-- TASK INPUTS follows --

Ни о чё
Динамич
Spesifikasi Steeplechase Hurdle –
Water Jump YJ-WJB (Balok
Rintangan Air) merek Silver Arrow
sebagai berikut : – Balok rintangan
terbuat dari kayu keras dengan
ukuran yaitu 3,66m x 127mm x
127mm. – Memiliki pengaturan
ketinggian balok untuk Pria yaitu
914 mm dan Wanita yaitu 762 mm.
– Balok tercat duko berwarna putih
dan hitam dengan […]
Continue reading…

-- TASK INPUTS concluded --

An exact reproduction of the listing is required, covering every entry.

Ни о чё
Динамич
Spesifikasi Steeplechase Hurdle –
Water Jump YJ-WJB (Balok
Rintangan Air) merek Silver Arrow
sebagai berikut : – Balok rintangan
terbuat dari kayu keras dengan
ukuran yaitu 3,66m x 127mm x
127mm. – Memiliki pengaturan
ketinggian balok untuk Pria yaitu
914 mm dan Wanita yaitu 762 mm.
– Balok tercat duko berwarna putih
dan hitam dengan […]
Continue reading…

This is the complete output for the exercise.